■ What is expected
Give again, unchanged, the line that contains "审计报告 (86, 2479)" together with every line that follows it until the entries end.

Screenshot grounding data:
________

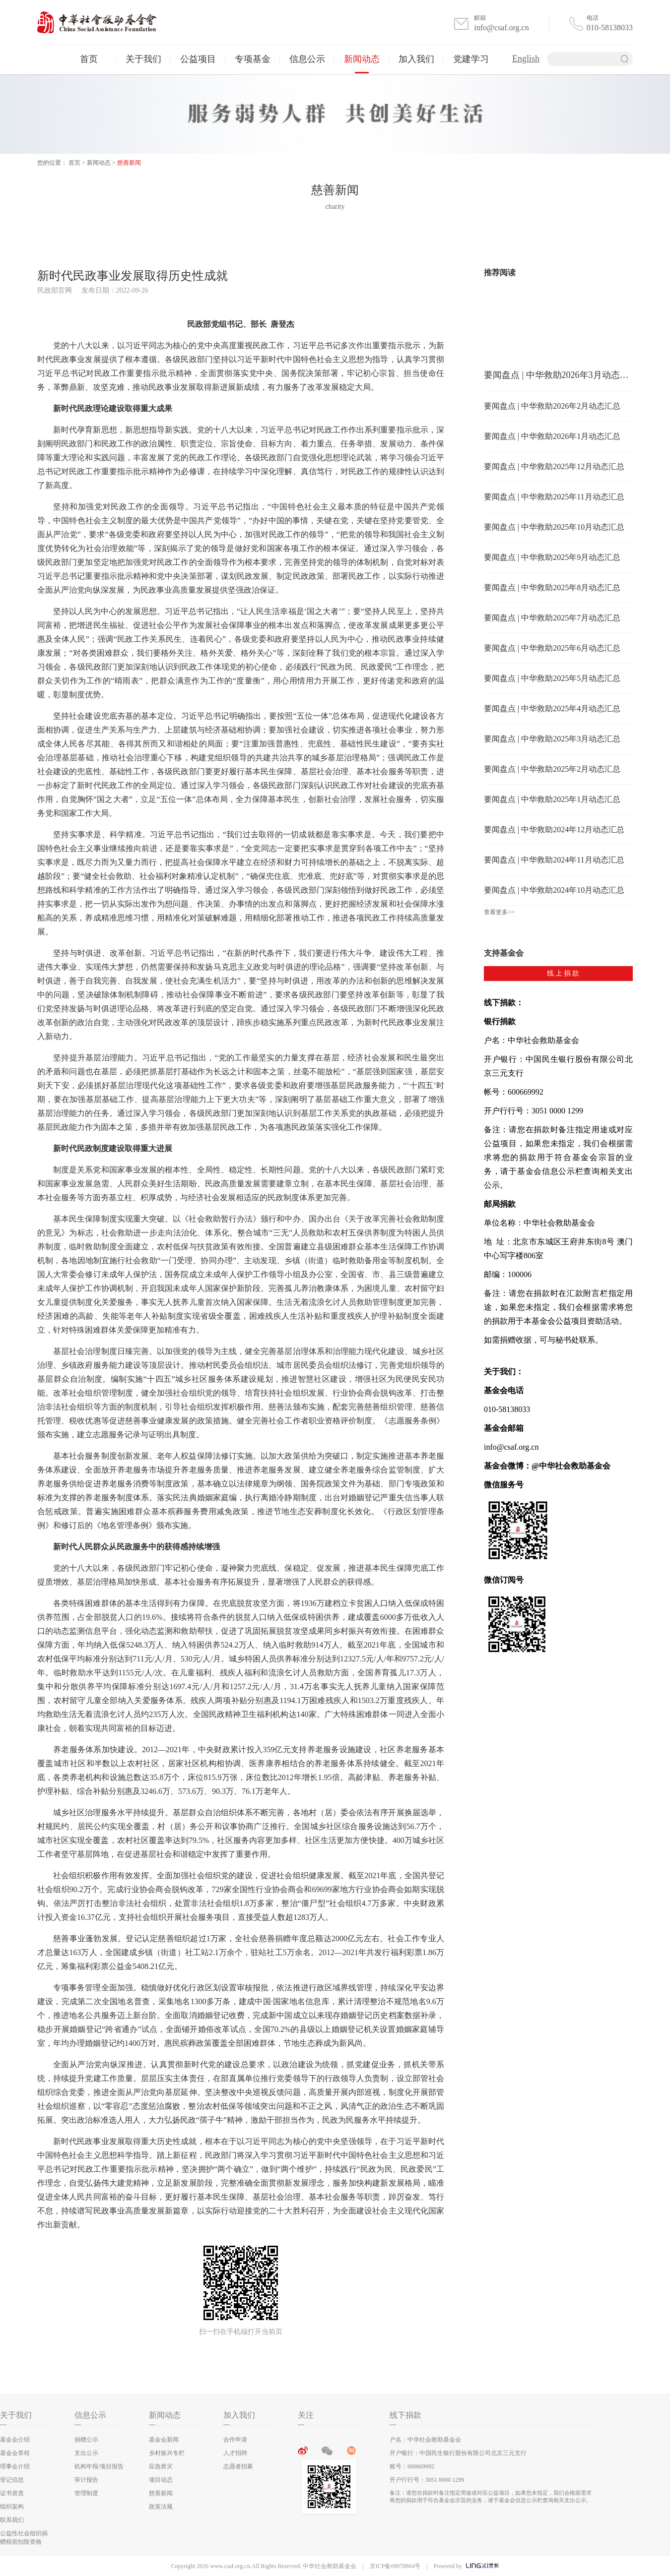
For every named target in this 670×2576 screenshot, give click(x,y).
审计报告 (86, 2479)
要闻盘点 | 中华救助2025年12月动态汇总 (554, 466)
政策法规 (161, 2506)
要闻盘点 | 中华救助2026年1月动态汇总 (552, 436)
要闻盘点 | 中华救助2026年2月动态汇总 (552, 406)
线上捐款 (564, 973)
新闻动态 (362, 59)
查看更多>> (499, 912)
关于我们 (143, 59)
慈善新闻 (129, 162)
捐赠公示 (86, 2439)
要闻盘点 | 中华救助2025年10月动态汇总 (554, 527)
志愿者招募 (238, 2466)
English (525, 58)
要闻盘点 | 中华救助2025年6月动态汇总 (552, 648)
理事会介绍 (15, 2466)
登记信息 (12, 2479)
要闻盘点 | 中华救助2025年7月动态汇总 (552, 617)
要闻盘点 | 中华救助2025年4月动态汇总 (552, 708)
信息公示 (307, 59)
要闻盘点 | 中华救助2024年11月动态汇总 (554, 860)
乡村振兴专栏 (167, 2453)
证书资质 (12, 2493)
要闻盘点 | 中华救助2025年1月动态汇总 (552, 799)
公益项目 (198, 59)
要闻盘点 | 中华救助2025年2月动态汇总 (552, 769)
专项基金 (252, 59)
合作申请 (235, 2439)
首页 (89, 59)
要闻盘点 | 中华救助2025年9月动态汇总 (552, 557)
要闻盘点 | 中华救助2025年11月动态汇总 (554, 496)
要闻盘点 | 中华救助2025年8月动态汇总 (552, 587)
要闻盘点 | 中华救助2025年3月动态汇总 (552, 739)
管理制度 (86, 2493)
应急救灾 (161, 2466)
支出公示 (86, 2453)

________

■ Response to this task
审计报告 (86, 2479)
要闻盘点 | 中华救助2025年12月动态汇总 (554, 466)
政策法规 (161, 2506)
要闻盘点 | 中华救助2026年1月动态汇总 (552, 436)
要闻盘点 | 中华救助2026年2月动态汇总 (552, 406)
线上捐款 (564, 973)
新闻动态 (362, 59)
查看更多>> (499, 912)
关于我们 (143, 59)
慈善新闻 (129, 162)
捐赠公示 (86, 2439)
要闻盘点 | 中华救助2025年10月动态汇总 (554, 527)
志愿者招募 (238, 2466)
English (525, 58)
要闻盘点 | 中华救助2025年6月动态汇总 (552, 648)
理事会介绍 (15, 2466)
登记信息 (12, 2479)
要闻盘点 | 中华救助2025年7月动态汇总 (552, 617)
要闻盘点 | 中华救助2025年4月动态汇总 (552, 708)
信息公示 (307, 59)
要闻盘点 | 中华救助2024年11月动态汇总 (554, 860)
乡村振兴专栏 (167, 2453)
证书资质 (12, 2493)
要闻盘点 | 中华救助2025年1月动态汇总 (552, 799)
公益项目 (198, 59)
要闻盘点 | 中华救助2025年2月动态汇总 (552, 769)
专项基金 (252, 59)
合作申请 (235, 2439)
首页 (89, 59)
要闻盘点 | 中华救助2025年9月动态汇总 (552, 557)
要闻盘点 | 中华救助2025年11月动态汇总 (554, 496)
要闻盘点 | 中华救助2025年8月动态汇总 (552, 587)
要闻盘点 | 中华救助2025年3月动态汇总 (552, 739)
管理制度 (86, 2493)
应急救灾 (161, 2466)
支出公示 (86, 2453)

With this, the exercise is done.